Australian central bank stops buying bonds as a sign of change in quantitative easing
The Reserve Bank of Australia refused to defend its bond yield target, a pillar of its quantitative easing program, triggering what one trader called “carnage” in the country’s sovereign bond market.
Markets on Friday pushed the Australian government bond yield from April 2024 to more than 0.7%, exceeding the central bank‘s target level of around 0.1% after the bank chose not to not intervene. Yields move inversely with bond prices.
Australia is the second country this week to abruptly halt its bond buying program, after the Bank of Canada surprised investors on Wednesday by signaling a shift towards tightening monetary policy.
The RBA’s move comes amid growing expectations that interest rates will rise as early as next year.
The Reserve Bank of New Zealand raised rates for the first time in seven years this month, following actions by Norway and South Korea.
The RBA’s decision not to intervene sent shock waves through the country’s sovereign bond market, with yields on its 10-year bonds jumping 0.11 percentage points to 1.955%, marking their highest level in two and a half years.
“The RBA is just not showing up to defend its return target, bonds are shot,” said a fixed income trader, also describing the latest measures on Australian, New Zealand and Canadian bond yields as a “massive carnage”.

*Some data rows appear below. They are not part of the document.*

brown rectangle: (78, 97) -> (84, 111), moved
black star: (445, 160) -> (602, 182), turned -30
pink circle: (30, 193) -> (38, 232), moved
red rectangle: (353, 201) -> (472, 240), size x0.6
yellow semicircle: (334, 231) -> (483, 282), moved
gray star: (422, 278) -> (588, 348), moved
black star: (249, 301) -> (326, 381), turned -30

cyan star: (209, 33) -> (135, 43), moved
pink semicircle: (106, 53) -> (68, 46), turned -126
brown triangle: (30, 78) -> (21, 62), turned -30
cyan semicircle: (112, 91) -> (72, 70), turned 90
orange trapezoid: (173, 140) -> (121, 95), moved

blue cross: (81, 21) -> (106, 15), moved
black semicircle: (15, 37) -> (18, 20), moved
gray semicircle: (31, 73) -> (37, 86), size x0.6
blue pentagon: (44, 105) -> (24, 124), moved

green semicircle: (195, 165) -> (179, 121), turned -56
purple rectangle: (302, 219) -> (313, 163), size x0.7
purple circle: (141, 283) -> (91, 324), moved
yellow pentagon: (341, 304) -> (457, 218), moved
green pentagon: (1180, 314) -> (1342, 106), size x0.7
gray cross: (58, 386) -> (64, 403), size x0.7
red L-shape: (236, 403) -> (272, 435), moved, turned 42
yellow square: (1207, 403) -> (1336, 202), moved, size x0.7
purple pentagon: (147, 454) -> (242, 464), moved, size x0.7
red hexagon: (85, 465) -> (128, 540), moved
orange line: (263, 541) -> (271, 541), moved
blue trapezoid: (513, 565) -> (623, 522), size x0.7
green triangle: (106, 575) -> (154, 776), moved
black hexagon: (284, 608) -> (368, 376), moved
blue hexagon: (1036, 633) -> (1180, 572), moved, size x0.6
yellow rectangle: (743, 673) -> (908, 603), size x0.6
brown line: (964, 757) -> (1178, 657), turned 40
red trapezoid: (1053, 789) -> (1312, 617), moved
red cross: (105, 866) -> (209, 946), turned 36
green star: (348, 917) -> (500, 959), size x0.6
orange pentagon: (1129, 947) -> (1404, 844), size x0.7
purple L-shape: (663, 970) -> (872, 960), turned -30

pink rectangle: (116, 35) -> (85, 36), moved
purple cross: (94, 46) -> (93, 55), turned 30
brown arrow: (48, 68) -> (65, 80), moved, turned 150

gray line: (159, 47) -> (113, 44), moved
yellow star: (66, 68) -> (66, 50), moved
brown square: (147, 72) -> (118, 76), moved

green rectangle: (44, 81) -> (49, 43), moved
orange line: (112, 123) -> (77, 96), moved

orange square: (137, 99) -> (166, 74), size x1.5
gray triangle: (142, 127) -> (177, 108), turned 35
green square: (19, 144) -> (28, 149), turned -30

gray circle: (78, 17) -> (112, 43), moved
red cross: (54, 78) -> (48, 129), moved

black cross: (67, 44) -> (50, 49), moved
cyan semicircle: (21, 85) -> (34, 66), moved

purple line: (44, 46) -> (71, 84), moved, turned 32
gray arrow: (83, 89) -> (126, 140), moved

“Quantitative easing is taking off and it’s very messy,” he added. “We’ll see how long the Fed and the ECB can hold out.”
Analysts had predicted that the RBA could officially abandon its yield targeting program as early as next Tuesday, when the central bank’s board is due to meet.
David Plank, head of Australian economics at ANZ, said the central bank’s decision not to intervene was “implicit confirmation” that it would drop the program.
“They obviously decided not to bother to make the effort today, given that on Tuesday they will probably announce the end anyway,” he said, adding that a more read Stronger-than-expected consumer inflation released Thursday had helped strain the RBA’s hand.
The Consumer Price Index released this week showed that core inflation, the central bank’s preferred measure, was breaking its target range of 2-3% for the first time since 2015.
Economists at Bank of America Securities predicted this week that the RBA would begin raising rates in the fourth quarter of 2022 “in light of today’s data which indicates a faster and more sustained rise in inflation.” He previously said the bank would keep rates until the end of 2023.